By the time I had made it to high school the dynamic was different again. There were a lot of new people and no one was really bothering me. I had learned to keep my nose in a book everywhere I went so I would not make eye contact with other people. This had also allowed me to live in another world so I didn't have to face the one I was in. I explored the works of many great writers, finding kinship with Sylvia Plath. Though she went on to kill herself, I still allowed myself to live in her world for a little while.

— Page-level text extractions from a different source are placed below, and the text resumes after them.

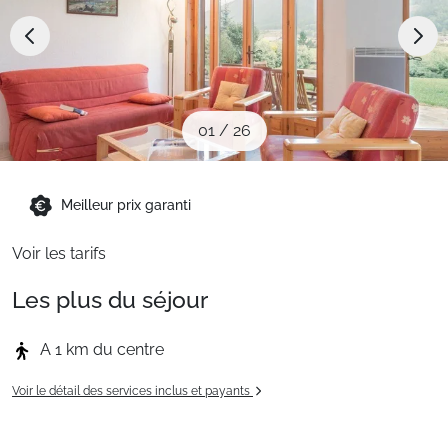
Sites CSE & Groupes
Montagne été
01
/
26
Français (FR)
Meilleur prix garanti
Voir les tarifs
Les plus du séjour
A 1 km du centre
Voir le détail des services inclus et payants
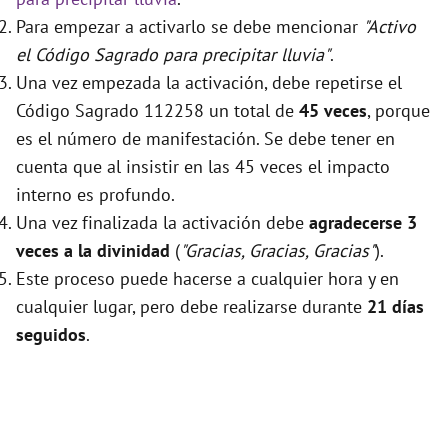
Para empezar a activarlo se debe mencionar
"Activo
el Código Sagrado para precipitar lluvia"
.
Una vez empezada la activación, debe repetirse el
Código Sagrado 112258 un total de
45 veces
, porque
es el número de manifestación. Se debe tener en
cuenta que al insistir en las 45 veces el impacto
interno es profundo.
Una vez finalizada la activación debe
agradecerse 3
veces a la divinidad
(
"Gracias, Gracias, Gracias"
).
Este proceso puede hacerse a cualquier hora y en
cualquier lugar, pero debe realizarse durante
21 días
seguidos
.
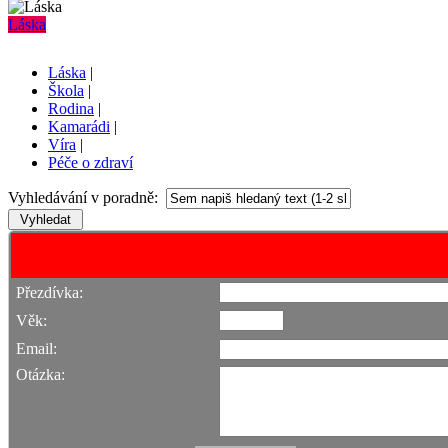
Láska
Láska
|
Škola
|
Rodina
|
Kamarádi
|
Víra
|
Péče o zdraví
Vyhledávání v poradně:
Přezdívka:
Věk:
Email:
Otázka:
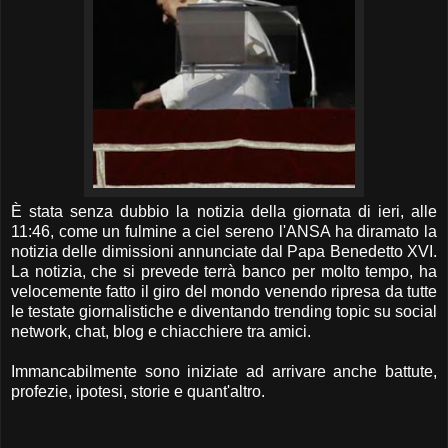
È stata senza dubbio la notizia della giornata di ieri, alle
11:46, come un fulmine a ciel sereno l'ANSA ha diramato la
notizia delle dimissioni annunciate dal Papa Benedetto XVI.
La notizia, che si prevede terrà banco per molto tempo, ha
velocemente fatto il giro del mondo venendo ripresa da tutte
le testate giornalistiche e diventando trending topic su social
network, chat, blog e chiacchiere tra amici.
Immancabilmente sono iniziate ad arrivare anche battute,
profezie, ipotesi, storie e quant'altro.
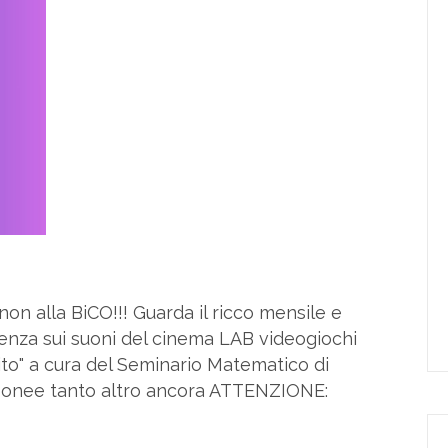
non alla BiCO!!! Guarda il ricco mensile e
enza sui suoni del cinema LAB videogiochi
nito" a cura del Seminario Matematico di
apponee tanto altro ancora ATTENZIONE:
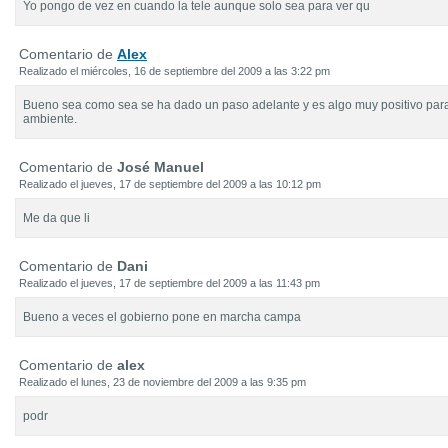
Yo pongo de vez en cuando la tele aunque solo sea para ver qu
Comentario de
Alex
Realizado el miércoles, 16 de septiembre del 2009 a las 3:22 pm
Bueno sea como sea se ha dado un paso adelante y es algo muy positivo par
ambiente.
Comentario de
José Manuel
Realizado el jueves, 17 de septiembre del 2009 a las 10:12 pm
Me da que li
Comentario de
Dani
Realizado el jueves, 17 de septiembre del 2009 a las 11:43 pm
Bueno a veces el gobierno pone en marcha campa
Comentario de
alex
Realizado el lunes, 23 de noviembre del 2009 a las 9:35 pm
podr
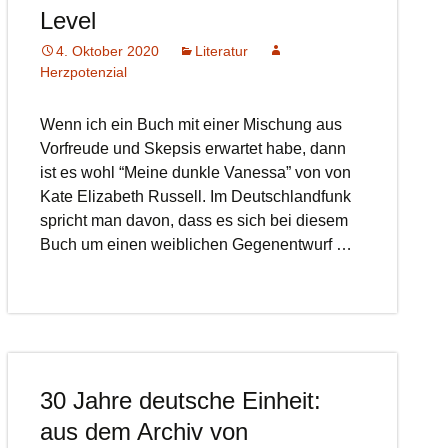
Level
4. Oktober 2020
Literatur
Herzpotenzial
Wenn ich ein Buch mit einer Mischung aus
Vorfreude und Skepsis erwartet habe, dann
ist es wohl “Meine dunkle Vanessa” von von
Kate Elizabeth Russell. Im Deutschlandfunk
spricht man davon, dass es sich bei diesem
Buch um einen weiblichen Gegenentwurf …
30 Jahre deutsche Einheit:
aus dem Archiv von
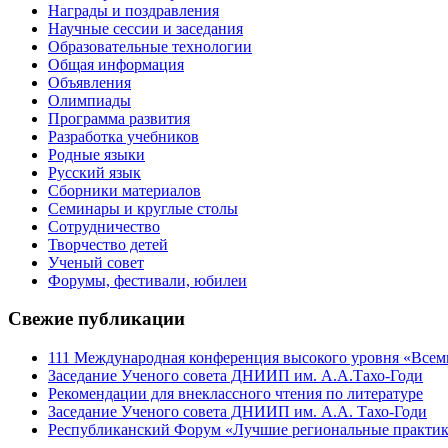
Награды и поздравления
Научные сессии и заседания
Образовательные технологии
Общая информация
Объявления
Олимпиады
Программа развития
Разработка учебников
Родные языки
Русский язык
Сборники материалов
Семинары и круглые столы
Сотрудничество
Творчество детей
Ученый совет
Форумы, фестивали, юбилеи
Свежие публикации
111 Международная конференция высокого уровня «Всеми
Заседание Ученого совета ДНИИП им. А.А.Тахо-Годи
Рекомендации для внеклассного чтения по литературе
Заседание Ученого совета ДНИИП им. А.А. Тахо-Годи
Республиканский Форум «Лучшие региональные практики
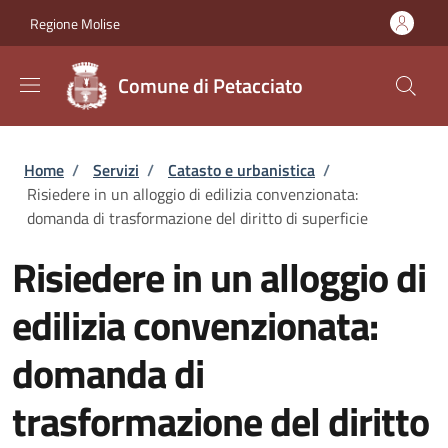
Salta al contenuto principale
Skip to footer content
Regione Molise
Comune di Petacciato
Briciole di pane
Home
/
Servizi
/
Catasto e urbanistica
/
Risiedere in un alloggio di edilizia convenzionata:
domanda di trasformazione del diritto di superficie
Risiedere in un alloggio di
edilizia convenzionata:
domanda di
trasformazione del diritto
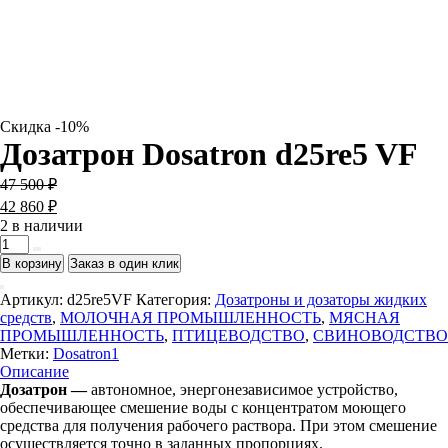
Скидка -10%
Дозатрон Dosatron d25re5 VF
Первоначальная
Текущая
47 500
₽
цена
цена:
42 860
₽
составляла
42
2 в наличии
47
860 ₽.
Количество
500 ₽.
товара
В корзину
Заказ в один клик
Дозатрон
Dosatron
Артикул:
d25re5VF
Категория:
Дозатроны и дозаторы жидких
d25re5
средств
,
МОЛОЧНАЯ ПРОМЫШЛЕННОСТЬ
,
МЯСНАЯ
VF
ПРОМЫШЛЕННОСТЬ
,
ПТИЦЕВОДСТВО
,
СВИНОВОДСТВО
Метки:
Dosatron1
Описание
Дозатрон —
автономное, энергонезависимое устройство,
обеспечивающее смешение воды с концентратом моющего
средства для получения рабочего раствора. При этом смешение
осуществляется точно в заданных пропорциях.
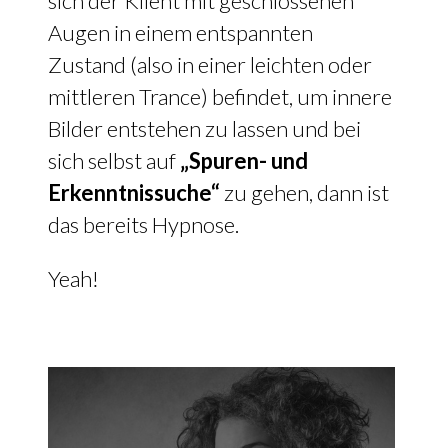
sich der Klient mit geschlossenen
Augen in einem entspannten
Zustand (also in einer leichten oder
mittleren Trance) befindet, um innere
Bilder entstehen zu lassen und bei
sich selbst auf
„Spuren- und
Erkenntnissuche“
zu gehen, dann ist
das bereits Hypnose.
Yeah!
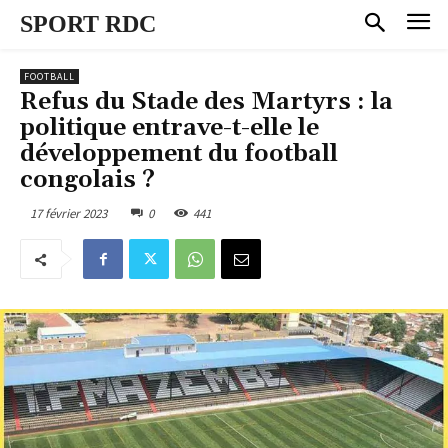
SPORT RDC
FOOTBALL
Refus du Stade des Martyrs : la
politique entrave-t-elle le
développement du football
congolais ?
17 février 2023
0
441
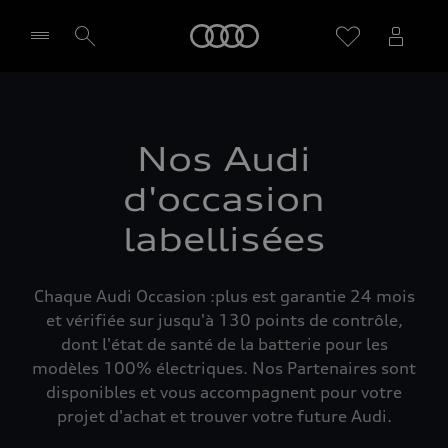
Audi
Sélectionner un Partenaire
Nos Audi
d'occasion
labellisées
Chaque Audi Occasion :plus est garantie 24 mois
et vérifiée sur jusqu'à 130 points de contrôle,
dont l'état de santé de la batterie pour les
modèles 100% électriques. Nos Partenaires sont
disponibles et vous accompagnent pour votre
projet d'achat et trouver votre future Audi.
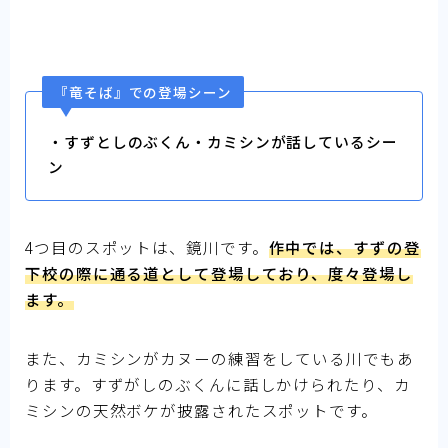
『竜そば』での登場シーン
・すずとしのぶくん・カミシンが話しているシー
ン
4つ目のスポットは、鏡川です。
作中では、すずの登
下校の際に通る道として登場しており、度々登場し
ます。
また、カミシンがカヌーの練習をしている川でもあ
ります。すずがしのぶくんに話しかけられたり、カ
ミシンの天然ボケが披露されたスポットです。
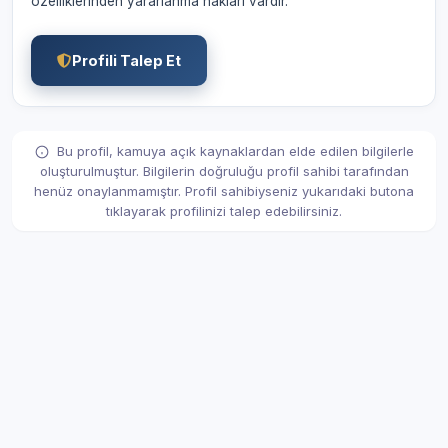
özelliklerinden yararlanma hakları vardır.
Profili Talep Et
Bu profil, kamuya açık kaynaklardan elde edilen bilgilerle
oluşturulmuştur. Bilgilerin doğruluğu profil sahibi tarafından
henüz onaylanmamıştır. Profil sahibiyseniz yukarıdaki butona
tıklayarak profilinizi talep edebilirsiniz.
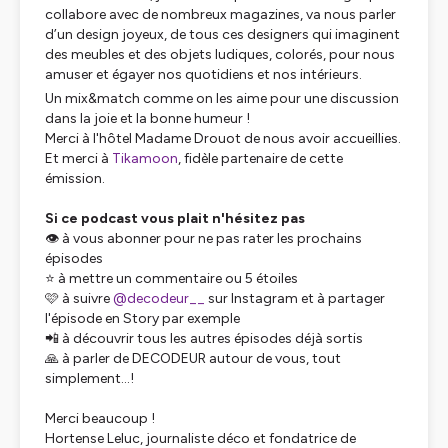
collabore avec de nombreux magazines, va nous parler
d’un design joyeux, de tous ces designers qui imaginent
des meubles et des objets ludiques, colorés, pour nous
amuser et égayer nos quotidiens et nos intérieurs.
Un mix&match comme on les aime pour une discussion
dans la joie et la bonne humeur !
Merci à l'hôtel Madame Drouot de nous avoir accueillies.
Et merci à
Tikamoon
, fidèle partenaire de cette
émission.
Si ce podcast vous plait n'hésitez pas
👁️ à vous abonner pour ne pas rater les prochains
épisodes
⭐ à mettre un commentaire ou 5 étoiles
🩷 à suivre
@decodeur__
sur Instagram et à partager
l'épisode en Story par exemple
📲 à découvrir tous les autres épisodes déjà sortis
🙏 à parler de DECODEUR autour de vous, tout
simplement...!
Merci beaucoup !
Hortense Leluc, journaliste déco et fondatrice de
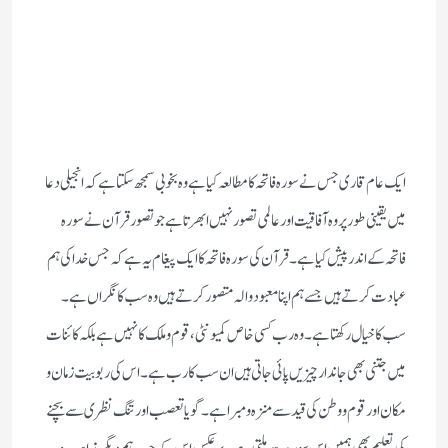
ایک عام قاری جس نے سورہ فاتحہ کا مطالعہ کیا ہے وہ بخوبی سمجھ سکتا ہے کہ انجیلی دعا
میں یقینی طور پر وہ آفاقیت اور عالمی تصور نہیں ابھرتا ہے جو تصور قرآن نے سورہ
فاتحہ کے اندر پیش کیا ہے ۔ قرآن کی سورہ فاتحہ کا ایک پیغام یہ ہے کہ جس خدا کی ہم
عبادت کرتے ہیں جسے ہم اپنا معبود و الہ متصور کرتے ہیں وہ سب کا نگراں ہے ۔
سب کا خیال رکھتا ہے ۔ وہ رب کسی خاص کمیونٹی ، قوم و ملک کا نہیں ہے بلکہ کائنات
میں جتنی بھی جاندار چیزیں پائی جاتی ہیں ان سب کا رب ہے ۔ اس کی ربوبیت زمان و
مکان اور قوم و وطن کی قید سے منزہ و مبرا ہے ۔ گویا تعصب اور تنگ نظری سے بچنے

Even though high school was different, it still felt the same. When I walked into a classroom, even if no one said anything, I felt everyone’s eyes on me. I felt they were judging me, saying things in their head that others had so easily spoken. I couldn't take it anymore. I made the decision to leave school and become home schooled in independent study. Learning was never the problem for me, I knew I was smart. It was my fragile emotional state that did me in.
Intermingled with these painful memories are happy ones, it just appears that I always remember the bad ones more vividly. Human nature, I suppose. It took me a long time to deal with the physical and mental scares left behind. I am still not completely healed to this day. However, the Snow White in me keeps telling me that there will be a day I don’t look at others and think they are calling me names and I won’t look in the mirror and feel ashamed. I don’t regret anything I have been through. I will still to this day stand up for others in times of distress.
Something magical has begun to happen the last few years though. I have begun standing up for myself. No longer will I let others dismiss me or push me around even verbally. I deserve respect and I am commanding it. I don’t let others down; I stand up for them any chance I get. In spite of all of my new found knowledge though, I realize that loving myself is the most precious gift that could be given to me. Sure, I want to stand up for everyone but I really need to stand up to myself. I let myself be pushed around all of those years, letting other people control how I felt. My best friend Mindy always tells me, “Guilt is an invitation and you do not have to take it!” And she is right. I didn't have to take those invitations but I did because I already felt bad about myself. Being bullied is never a choice but it is what you do with it that makes it your choice.
All those years I just wanted someone to ask me how I felt. How my weight made me feel. But no one did. This is what I would give to the people on my TV show. The challenge involved? Self-love and self-acceptance, no matter what path you choose.